Yes. I don't know. They say imitation is the surest form of flattery. So we started with Dicerna a few years ago, and I think we captured the key programs that we wanted to pursue in cardiovascular and liver as well as really the, I think, broad opportunity to pursue CNS targets with their technology. We're going to show some of our progress in RNAi in December. I'm excited for what we've been able to do, working with Dicerna as well as internal programs as well as other collaborators, which we've announced in the RNAi space. It's an important space for the industry. Probably every pharma company will want to have an RNAi platform comfortable -- maybe more than comfortable. I'm really excited about what we have in the RNAi space. So stay tuned and wait until you see what we show you next...

Umer Raffat

analyst
#75

You guys -- the programs you guys opted in to, they're locked in. It's not like they can somehow go back to Novo?

Daniel Skovronsky

executive
#76

That's right.

Umer Raffat

analyst
#77

Okay. Just making sure. All right. And then on the autoimmune side, how do you characterize the lebrikizumab efficacy relative to what we're learning about OX40?

Daniel Skovronsky

executive
#78

Yes. I mean, I think it's still pretty early days for OX40, Phase II data. It looks, I think, at least that Amgen one probably comparable to dupi. That's fine, I think, interesting and those could be drugs. We need more biologics for atopic derm for sure. If you look at the options there versus psoriasis, there's no comparison. But even so, even with dupi and, hopefully, lebri and maybe OX40s, we still don't have likely the kind of game-changer in atopic derm that we have with Taltz in psoriasis.

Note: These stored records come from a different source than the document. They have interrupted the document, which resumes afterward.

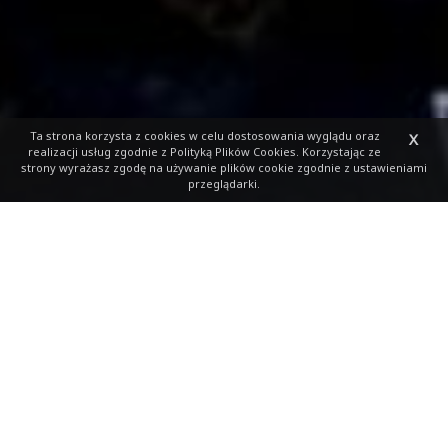
Ta strona korzysta z cookies
w celu dostosowania wyglądu oraz
X
realizacji usług zgodnie z
Polityką Plików Cookies
. Korzystając ze
strony wyrażasz zgodę na używanie plików cookie zgodnie z ustawieniami
przeglądarki.
Adrian Kostera gościem
specjalnym podczas 15.
Półmaratonu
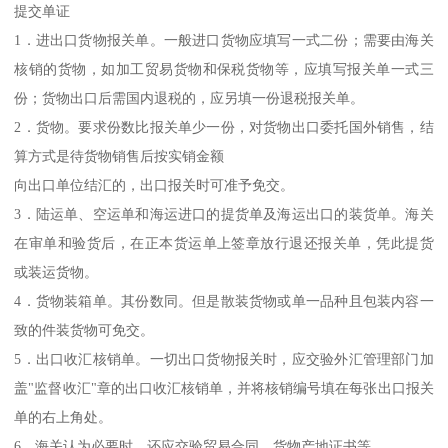
提交单证
1．进出口货物报关单。一般进口货物应填写一式二份；需要由海关
核销的货物，如加工贸易货物和保税货物等，应填写报关单一式三
份；货物出口后需国内退税的，应另填一份退税报关单。
2．货物。要求份数比报关单少一份，对货物出口委托国外销售，结
算方式是待货物销售后按实销金额
向出口单位结汇的，出口报关时可准予免交。
3．陆运单、空运单和海运进口的提货单及海运出口的装货单。海关
在审单和验货后，在正本货运单上签章放行退还报关单，凭此提货
或装运货物。
4．货物装箱单。其份数同。但是散装货物或单一品种且包装内容一
致的件装货物可免交。
5．出口收汇核销单。一切出口货物报关时，应交验外汇管理部门加
盖"监督收汇"章的出口收汇核销单，并将核销编号填在每张出口报关
单的右上角处。
6．海关认为必要时，还应交验贸易合同、货物产地证书等。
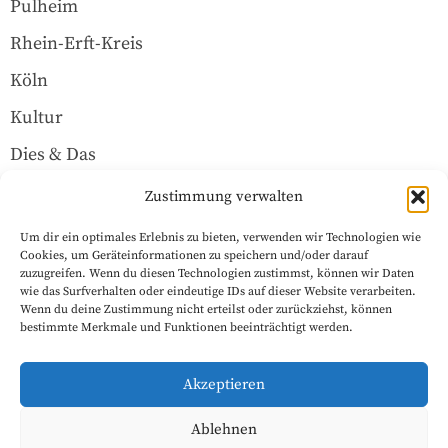
Pulheim
Rhein-Erft-Kreis
Köln
Kultur
Dies & Das
Über uns
Zustimmung verwalten
Um dir ein optimales Erlebnis zu bieten, verwenden wir Technologien wie
Rechtliches
Cookies, um Geräteinformationen zu speichern und/oder darauf
zuzugreifen. Wenn du diesen Technologien zustimmst, können wir Daten
wie das Surfverhalten oder eindeutige IDs auf dieser Website verarbeiten.
Wenn du deine Zustimmung nicht erteilst oder zurückziehst, können
Datenschutzerklärung
bestimmte Merkmale und Funktionen beeinträchtigt werden.
Impressum
Akzeptieren
Cookie-Richtlinie (EU)
Ablehnen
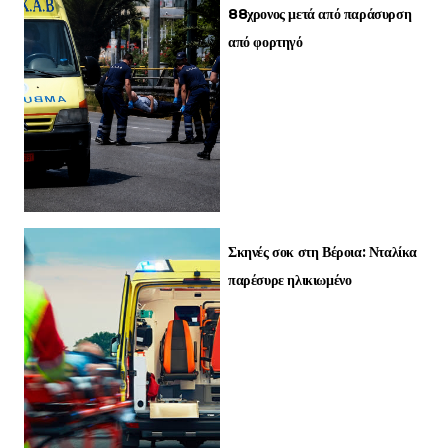
88χρονος μετά από παράσυρση
από φορτηγό
Σκηνές σοκ στη Βέροια: Νταλίκα
παρέσυρε ηλικιωμένο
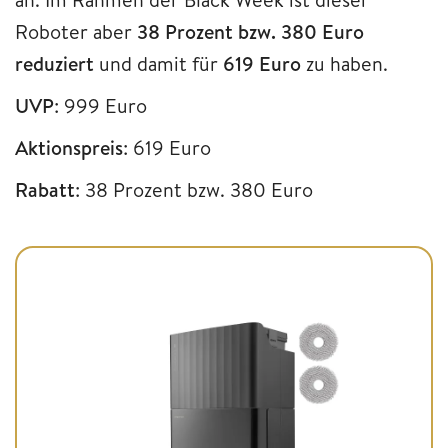
Roboter aber
38 Prozent bzw. 380 Euro
reduziert
und damit für
619 Euro
zu haben.
UVP
: 999 Euro
Aktionspreis
: 619 Euro
Rabatt
: 38 Prozent bzw. 380 Euro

So I think there's still headroom here for more innovation. We need molecules that can offer a significant fraction of patients, 90%, 95% response rates. We don't see that in atopic derm. I don't know if it's around patient heterogeneity, and it may be true that people who don't benefit from one class could go on to another and get more benefit. So that will be an important thing to learn. And that will start to play out as we have multiple biologics in the space. There was probably a time when you could have thought that the JAK inhibitors would have a profound effect on the market dynamics in atopic derm. I expect that to be somewhat muted, probably given the safety concerns and anticipated labeling around the JAK class. So the importance of biologics is higher. I like what we've got with lebri. We top lined the first Phase III data and just waiting for the first 2 trials, I guess, waiting for one more and then [ move this for distribution ].

Umer Raffat

analyst
#79

Okay. Excellent. And then my last one and I know we're out of time. What percentage of your IL-23 trials are TNF-refractory, Phase III?

Daniel Skovronsky

executive
#80

Yes. So about -- this is for the ulcerative colitis trial, LUCENT trial. It's about -- 40% are TNF-inadequate response or loss of response.

Umer Raffat

analyst
#81

Got it. Okay. I'm going to leave it right there. Dan, thank you, as always, for being with us. Always love our back-and-forth on these topics. Thank you, as always, and looking forward to being in touch.

Daniel Skovronsky

executive
#82

Great. Thanks, Umer. Thanks, Mike, for [ the questions ]. Have a great day.